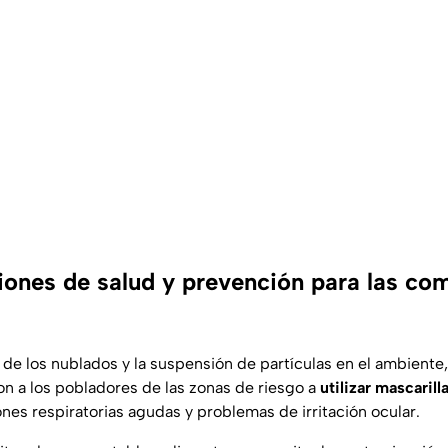
nes de salud y prevención para las co
 de los nublados y la suspensión de partículas en el ambiente,
on a los pobladores de las zonas de riesgo a
utilizar mascaril
ones respiratorias agudas y problemas de irritación ocular.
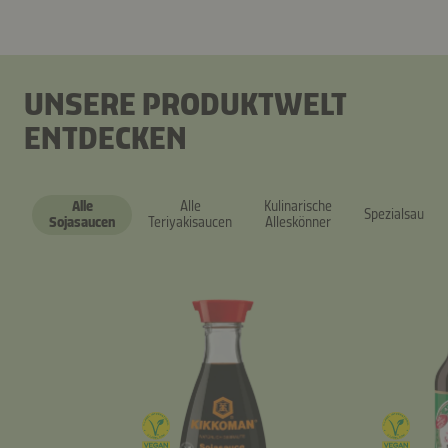
UNSERE PRODUKTWELT
ENTDECKEN
Alle
Alle
Kulinarische
Spezialsaucen
Sojasaucen
Teriyakisaucen
Alleskönner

**Task statement**
Your answer must be only the lines from the one that holds "de los nublados" to the end of the listing, each restated word for word, with both ends kept and pictures left out.

**Response to the task**
 de los nublados y la suspensión de partículas en el ambiente,
on a los pobladores de las zonas de riesgo a
utilizar mascaril
ones respiratorias agudas y problemas de irritación ocular.
UNSERE PRODUKTWELT
ENTDECKEN
Alle
Alle
Kulinarische
Spezialsaucen
Sojasaucen
Teriyakisaucen
Alleskönner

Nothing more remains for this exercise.